HOW TO COMPLETE THIS TASK:
Print each entry again exactly as written, and keep the pictures out.

(Collected data entries)
☆ ☆ ☆ ☆

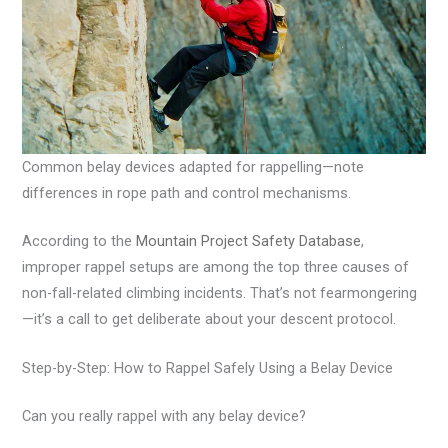
Common belay devices adapted for rappelling—note
differences in rope path and control mechanisms.
According to the
Mountain Project Safety Database
,
improper rappel setups are among the top three causes of
non-fall-related climbing incidents. That’s not fearmongering
—it’s a call to get deliberate about your descent protocol.
Step-by-Step: How to Rappel Safely Using a Belay Device
Can you really rappel with any belay device?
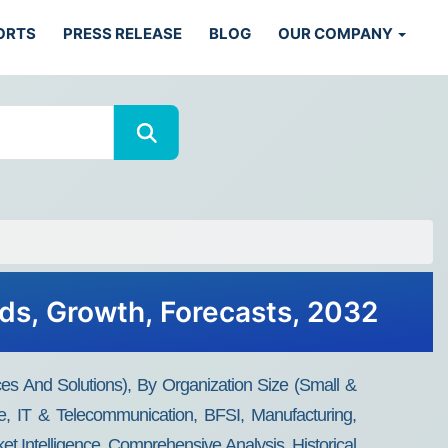
ORTS
PRESS RELEASE
BLOG
OUR COMPANY
nds, Growth, Forecasts, 2032
 And Solutions), By Organization Size (small &
e, IT & Telecommunication, BFSI, Manufacturing,
 Intelligence, Comprehensive Analysis, Historical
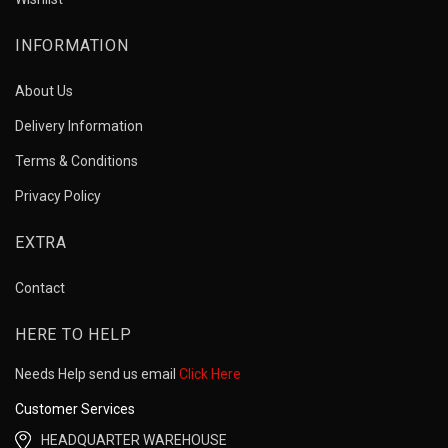
INFORMATION
About Us
Delivery Information
Terms & Conditions
Privacy Policy
EXTRA
Contact
HERE TO HELP
Needs Help send us email
Click Here
Customer Services
HEADQUARTER WAREHOUSE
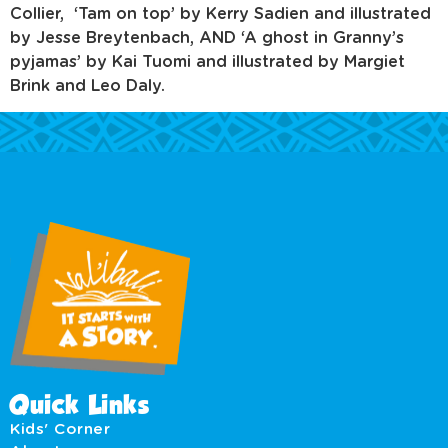
Collier, ‘Tam on top’ by Kerry Sadien and illustrated
by Jesse Breytenbach, AND ‘A ghost in Granny’s
pyjamas’ by Kai Tuomi and illustrated by Margiet
Brink and Leo Daly.
Quick Links
Kids' Corner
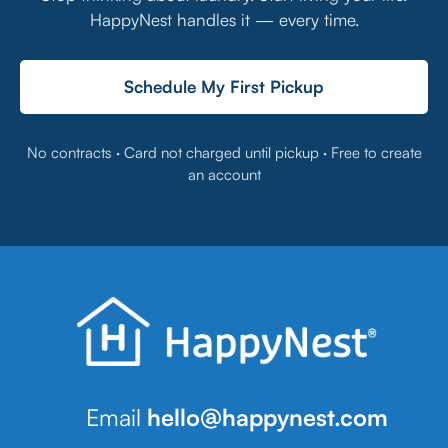
HappyNest handles it — every time.
Schedule My First Pickup
No contracts · Card not charged until pickup · Free to create
an account
Email
hello@happynest.com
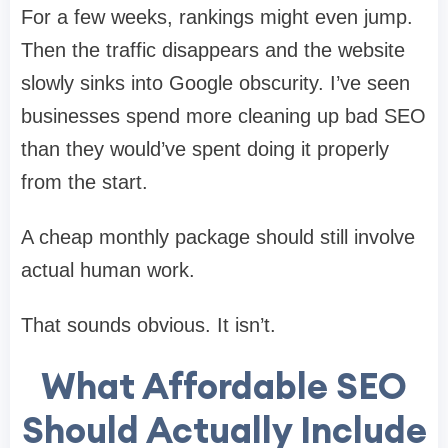
For a few weeks, rankings might even jump.
Then the traffic disappears and the website
slowly sinks into Google obscurity. I’ve seen
businesses spend more cleaning up bad SEO
than they would’ve spent doing it properly
from the start.
A cheap monthly package should still involve
actual human work.
That sounds obvious. It isn’t.
What Affordable SEO
Should Actually Include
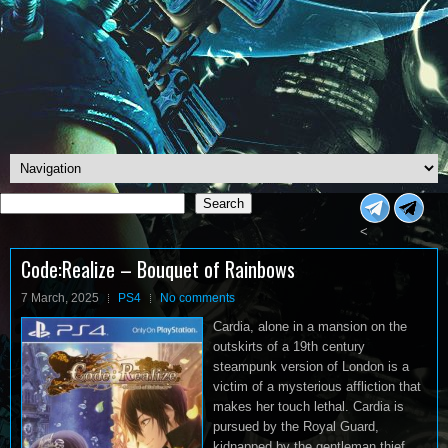
Search
Search
<
Code:Realize – Bouquet of Rainbows
7 March, 2025
PS4
No comments
Cardia, alone in a mansion on the
outskirts of a 19th century
steampunk version of London is a
victim of a mysterious affliction that
makes her touch lethal. Cardia is
pursued by the Royal Guard,
kidnapped by the gentleman thief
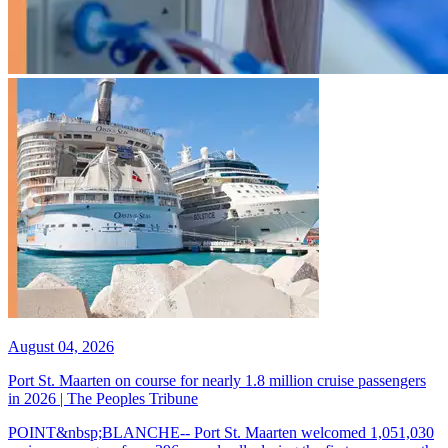
August 04, 2026
Port St. Maarten on course for nearly 1.8 million cruise passengers
in 2026 | The Peoples Tribune
POINT&nbsp;BLANCHE-- Port St. Maarten welcomed 1,051,030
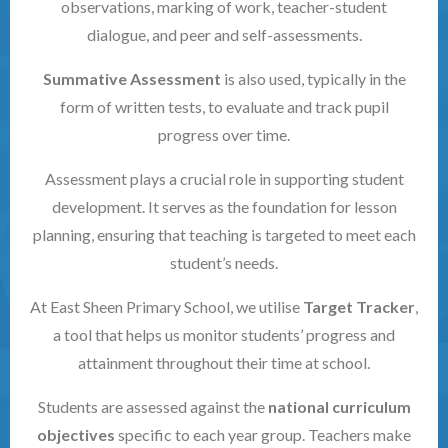
observations, marking of work, teacher-student
dialogue, and peer and self-assessments.
Summative Assessment
is also used, typically in the
form of written tests, to evaluate and track pupil
progress over time.
Assessment plays a crucial role in supporting student
development. It serves as the foundation for lesson
planning, ensuring that teaching is targeted to meet each
student’s needs.
At East Sheen Primary School, we utilise
Target Tracker
,
a tool that helps us monitor students’ progress and
attainment throughout their time at school.
Students are assessed against the
national curriculum
objectives
specific to each year group. Teachers make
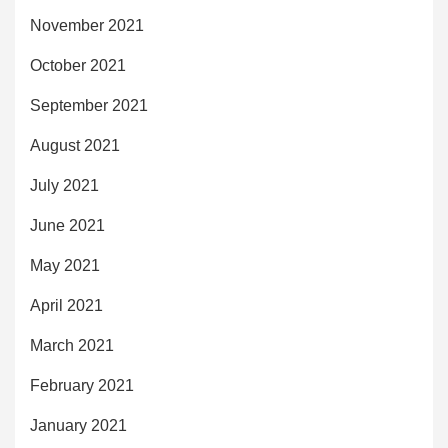
November 2021
October 2021
September 2021
August 2021
July 2021
June 2021
May 2021
April 2021
March 2021
February 2021
January 2021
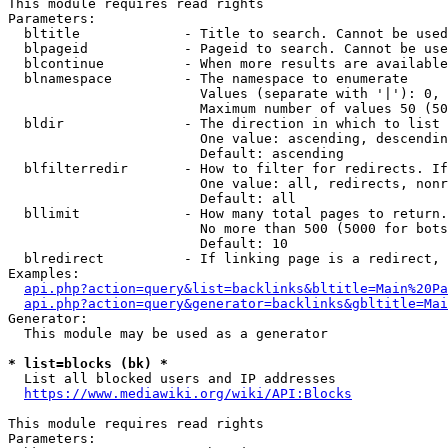
This module requires read rights

Parameters:

  bltitle             - Title to search. Cannot be used
  blpageid            - Pageid to search. Cannot be use
  blcontinue          - When more results are available
  blnamespace         - The namespace to enumerate

                        Values (separate with '|'): 0, 
                        Maximum number of values 50 (50
  bldir               - The direction in which to list

                        One value: ascending, descendin
                        Default: ascending

  blfilterredir       - How to filter for redirects. If
                        One value: all, redirects, nonr
                        Default: all

  bllimit             - How many total pages to return.
                        No more than 500 (5000 for bots
                        Default: 10

  blredirect          - If linking page is a redirect, 
Examples:

api.php?action=query&list=backlinks&bltitle=Main%20Pa
api.php?action=query&generator=backlinks&gbltitle=Mai
Generator:

  This module may be used as a generator

* list=blocks (bk) *
  List all blocked users and IP addresses

https://www.mediawiki.org/wiki/API:Blocks
This module requires read rights

Parameters:
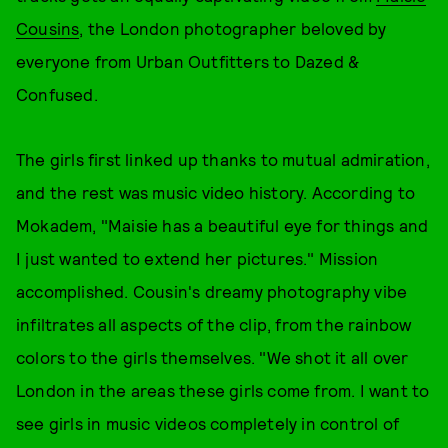
Cousins
, the London photographer beloved by
everyone from Urban Outfitters to Dazed &
Confused.
The girls first linked up thanks to mutual admiration,
and the rest was music video history. According to
Mokadem, "Maisie has a beautiful eye for things and
I just wanted to extend her pictures." Mission
accomplished. Cousin's dreamy photography vibe
infiltrates all aspects of the clip, from the rainbow
colors to the girls themselves. "We shot it all over
London in the areas these girls come from. I want to
see girls in music videos completely in control of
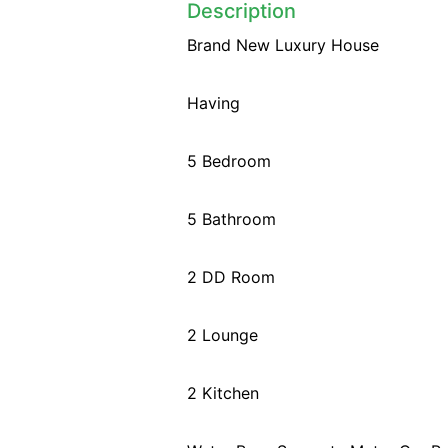
Description
Brand New Luxury House
Having
5 Bedroom
5 Bathroom
2 DD Room
2 Lounge
2 Kitchen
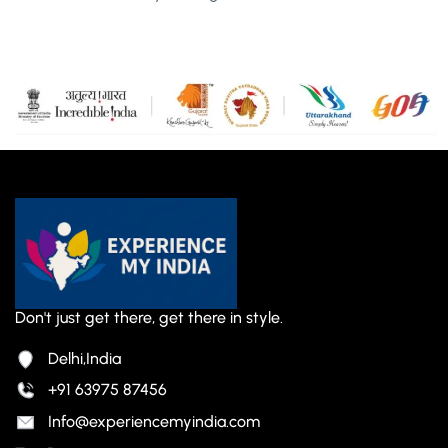
Don't just get there, get there in style.
Delhi,India
+91 63975 87456
Info@experiencemyindia.com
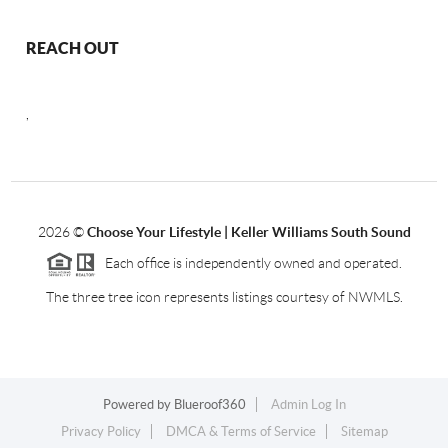
REACH OUT
,
2026
©
Choose Your Lifestyle | Keller Williams South Sound
Each office is independently owned and operated.
The three tree icon represents listings courtesy of NWMLS.
Powered by
Blueroof360
Admin Log In
Privacy Policy
DMCA & Terms of Service
Sitemap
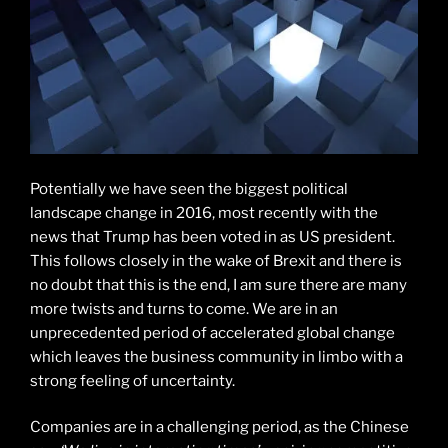
Potentially we have seen the biggest political
landscape change in 2016, most recently with the
news that Trump has been voted in as US president.
This follows closely in the wake of Brexit and there is
no doubt that this is the end, I am sure there are many
more twists and turns to come. We are in an
unprecedented period of accelerated global change
which leaves the business community in limbo with a
strong feeling of uncertainty.
Companies are in a challenging period, as the Chinese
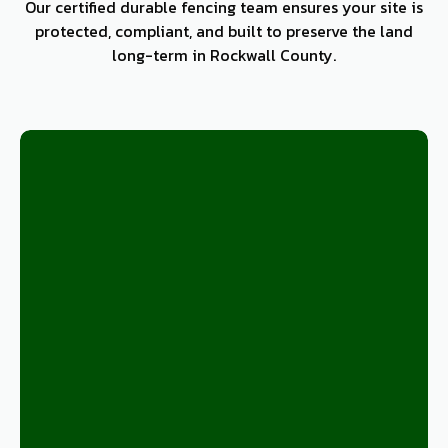
Our certified durable fencing team ensures your site is
protected, compliant, and built to preserve the land
long-term in Rockwall County.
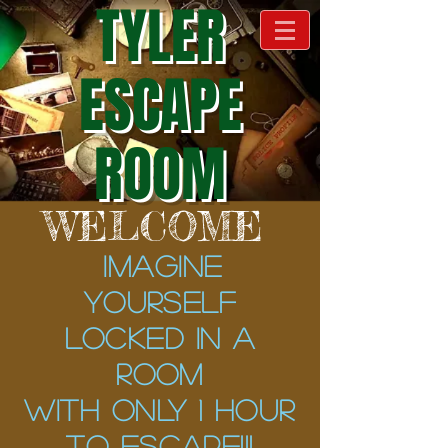
TYLER
ESCAPE
ROOM
WELCOME
Imagine
yourself
locked in a
room
with ONLY 1 hour
to escape!!!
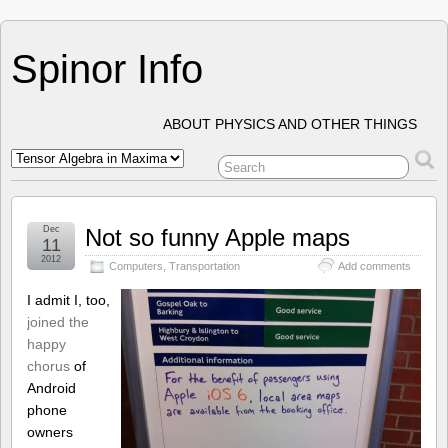
Spinor Info
ABOUT PHYSICS AND OTHER THINGS
Dec
Not so funny Apple maps
11
2012
Computers
,
Transportation
Add comments
I admit I, too,
joined the
happy
chorus
of
Android
phone
owners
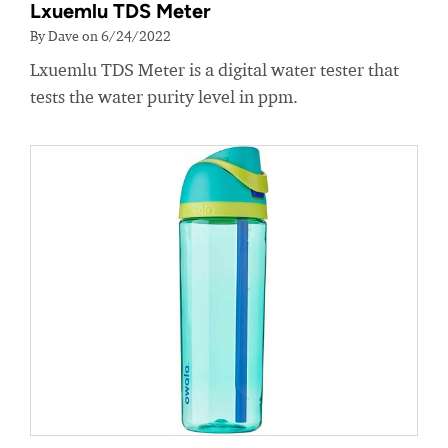
Lxuemlu TDS Meter
By Dave on 6/24/2022
Lxuemlu TDS Meter is a digital water tester that
tests the water purity level in ppm.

☆ ☆ ☆ ☆

TASK ANSWER:
Common belay devices adapted for rappelling—note
differences in rope path and control mechanisms.
According to the
Mountain Project Safety Database
,
improper rappel setups are among the top three causes of
non-fall-related climbing incidents. That’s not fearmongering
—it’s a call to get deliberate about your descent protocol.
Step-by-Step: How to Rappel Safely Using a Belay Device
Can you really rappel with any belay device?
ORTS
PRESS RELEASE
BLOG
OUR COMPANY
nds, Growth, Forecasts, 2032
 And Solutions), By Organization Size (small &
e, IT & Telecommunication, BFSI, Manufacturing,
 Intelligence, Comprehensive Analysis, Historical
INFORMATION
About Us
Delivery Information
Terms & Conditions
Privacy Policy
EXTRA
Contact
HERE TO HELP
Needs Help send us email
Click Here
Customer Services
HEADQUARTER WAREHOUSE
Collier, ‘Tam on top’ by Kerry Sadien and illustrated
by Jesse Breytenbach, AND ‘A ghost in Granny’s
pyjamas’ by Kai Tuomi and illustrated by Margiet
Brink and Leo Daly.
Quick Links
Kids' Corner
HappyNest handles it — every time.
Schedule My First Pickup
No contracts · Card not charged until pickup · Free to create
an account
Email
hello@happynest.com
For a few weeks, rankings might even jump.
Then the traffic disappears and the website
slowly sinks into Google obscurity. I’ve seen
businesses spend more cleaning up bad SEO
than they would’ve spent doing it properly
from the start.
A cheap monthly package should still involve
actual human work.
That sounds obvious. It isn’t.
What Affordable SEO
Should Actually Include
Search
Search
<
Code:Realize – Bouquet of Rainbows
7 March, 2025
PS4
No comments
Cardia, alone in a mansion on the
outskirts of a 19th century
steampunk version of London is a
victim of a mysterious affliction that
makes her touch lethal. Cardia is
pursued by the Royal Guard,
kidnapped by the gentleman thief
August 04, 2026
Port St. Maarten on course for nearly 1.8 million cruise passengers
in 2026 | The Peoples Tribune
POINT&nbsp;BLANCHE-- Port St. Maarten welcomed 1,051,030
observations, marking of work, teacher-student
dialogue, and peer and self-assessments.
Summative Assessment
is also used, typically in the
form of written tests, to evaluate and track pupil
progress over time.
Assessment plays a crucial role in supporting student
development. It serves as the foundation for lesson
planning, ensuring that teaching is targeted to meet each
student’s needs.
At East Sheen Primary School, we utilise
Target Tracker
,
a tool that helps us monitor students’ progress and
attainment throughout their time at school.
Students are assessed against the
national curriculum
objectives
specific to each year group. Teachers make
November 2021
October 2021
September 2021
August 2021
July 2021
June 2021
May 2021
April 2021
March 2021
February 2021
January 2021
This module requires read rights

Parameters:

  bltitle             - Title to search. Cannot be used
  blpageid            - Pageid to search. Cannot be use
  blcontinue          - When more results are available
  blnamespace         - The namespace to enumerate

                        Values (separate with '|'): 0, 
                        Maximum number of values 50 (50
  bldir               - The direction in which to list

                        One value: ascending, descendin
                        Default: ascending

  blfilterredir       - How to filter for redirects. If
                        One value: all, redirects, nonr
                        Default: all

  bllimit             - How many total pages to return.
                        No more than 500 (5000 for bots
                        Default: 10

  blredirect          - If linking page is a redirect, 
Examples:

api.php?action=query&list=backlinks&bltitle=Main%20Pa
api.php?action=query&generator=backlinks&gbltitle=Mai
Generator:

  This module may be used as a generator

* list=blocks (bk) *
  List all blocked users and IP addresses

https://www.mediawiki.org/wiki/API:Blocks
This module requires read rights

Parameters:
Cousins
, the London photographer beloved by
everyone from Urban Outfitters to Dazed &
Confused.
The girls first linked up thanks to mutual admiration,
and the rest was music video history. According to
Mokadem, "Maisie has a beautiful eye for things and
I just wanted to extend her pictures." Mission
accomplished. Cousin's dreamy photography vibe
infiltrates all aspects of the clip, from the rainbow
colors to the girls themselves. "We shot it all over
London in the areas these girls come from. I want to
see girls in music videos completely in control of
Description
Brand New Luxury House
Having
5 Bedroom
5 Bathroom
2 DD Room
2 Lounge
2 Kitchen
Don't just get there, get there in style.
Delhi,India
+91 63975 87456
Info@experiencemyindia.com
REACH OUT
,
2026
©
Choose Your Lifestyle | Keller Williams South Sound
Each office is independently owned and operated.
The three tree icon represents listings courtesy of NWMLS.
Powered by
Blueroof360
Admin Log In
Privacy Policy
DMCA & Terms of Service
Sitemap
Potentially we have seen the biggest political
landscape change in 2016, most recently with the
news that Trump has been voted in as US president.
This follows closely in the wake of Brexit and there is
no doubt that this is the end, I am sure there are many
more twists and turns to come. We are in an
unprecedented period of accelerated global change
which leaves the business community in limbo with a
strong feeling of uncertainty.
Companies are in a challenging period, as the Chinese
Our certified durable fencing team ensures your site is
protected, compliant, and built to preserve the land
long-term in Rockwall County.
TYLER
ESCAPE
ROOM
WELCOME
Imagine
yourself
locked in a
room
with ONLY 1 hour
to escape!!!
Spinor Info
ABOUT PHYSICS AND OTHER THINGS
Dec
Not so funny Apple maps
11
2012
Computers
,
Transportation
Add comments
I admit I, too,
joined the
happy
chorus
of
Android
phone
owners
Lxuemlu TDS Meter
By Dave on 6/24/2022
Lxuemlu TDS Meter is a digital water tester that
tests the water purity level in ppm.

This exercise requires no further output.